I’m asked this question, or some version of it countless times a month. Whether in idle conversation or during office hours with first time founders.
And every time I say: “You don’t. You won’t. And if making the “right” decision is really important to you and that uncertainty weighs on you, then I’d reconsider the line of work.”
I don’t mean to be harsh. But this is a truth we all have to contend with.
Start-ups are hard because there is never a clear, totally obvious answer. You as the founder are never lauded for your thousand decisions made in murky data but certainly will have to live the price should the consequences of your decisions lead all astray.
It’s another way start-ups are a parallel experience to parenthood - big, consequential decisions everywhere you look. Incompletely, often contradictory data. Massive impact that you’ll only ever realize down the road sometime.
Some people like to split their odds and have more stable, “knowable” jobs once they have the chaos of kids.
I like to double down on the unknown. Build the muscle of operating in the murk.

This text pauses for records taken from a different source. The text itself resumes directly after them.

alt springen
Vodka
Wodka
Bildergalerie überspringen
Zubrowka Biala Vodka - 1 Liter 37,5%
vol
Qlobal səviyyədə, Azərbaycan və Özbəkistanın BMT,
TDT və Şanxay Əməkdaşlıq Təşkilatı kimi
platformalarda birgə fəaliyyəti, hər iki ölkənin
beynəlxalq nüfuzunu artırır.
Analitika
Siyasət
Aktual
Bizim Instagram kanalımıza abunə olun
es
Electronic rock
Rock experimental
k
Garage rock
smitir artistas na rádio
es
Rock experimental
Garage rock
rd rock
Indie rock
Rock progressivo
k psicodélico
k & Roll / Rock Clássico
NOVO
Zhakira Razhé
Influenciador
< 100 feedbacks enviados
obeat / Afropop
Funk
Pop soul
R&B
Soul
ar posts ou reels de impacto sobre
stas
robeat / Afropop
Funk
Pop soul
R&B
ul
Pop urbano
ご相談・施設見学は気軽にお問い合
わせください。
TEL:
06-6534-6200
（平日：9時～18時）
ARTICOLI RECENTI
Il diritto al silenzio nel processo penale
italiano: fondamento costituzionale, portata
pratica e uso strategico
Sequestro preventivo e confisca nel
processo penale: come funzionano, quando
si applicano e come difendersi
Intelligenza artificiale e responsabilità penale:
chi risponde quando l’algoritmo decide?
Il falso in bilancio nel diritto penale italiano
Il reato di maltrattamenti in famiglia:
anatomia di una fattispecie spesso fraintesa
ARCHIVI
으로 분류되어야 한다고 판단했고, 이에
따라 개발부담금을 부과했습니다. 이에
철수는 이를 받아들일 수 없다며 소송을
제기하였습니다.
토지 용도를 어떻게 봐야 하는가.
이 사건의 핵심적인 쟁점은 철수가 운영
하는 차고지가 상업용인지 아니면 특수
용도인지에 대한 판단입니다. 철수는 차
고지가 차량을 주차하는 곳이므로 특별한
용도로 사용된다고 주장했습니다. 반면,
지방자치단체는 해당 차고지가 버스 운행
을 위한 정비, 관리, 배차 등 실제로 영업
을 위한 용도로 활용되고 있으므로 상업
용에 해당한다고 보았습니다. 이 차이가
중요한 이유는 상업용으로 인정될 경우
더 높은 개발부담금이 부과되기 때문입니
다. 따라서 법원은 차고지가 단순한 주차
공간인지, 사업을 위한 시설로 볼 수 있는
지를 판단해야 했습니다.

And the first step is: walking away from any false bar of a right or best decision. That bar is a mirage, aimed to make you obsess and dither and delay.
Instead there is only: the decision made given these circumstances and this data + continuous data reads + quick action.
If you can’t know that your decision is the right one then you also have to let each decision earn its keep. Make it prove that it’s the right one with data and confirmation, while having faith keep the panic down during the short intervals of data collection.
And if it’s not? As it too often isn’t? Quick, decisive course correction and a new decision based on new data.
Over time - this baby step decision making allows you to make finer and finer adjustments, allowing you to approach some theoretical “best” but in a much more concrete and trustable way.
Just know that you’ll never really know. And that’s okay. Your mix of faith and finding out is a much better guide than any mythical bar of “best”.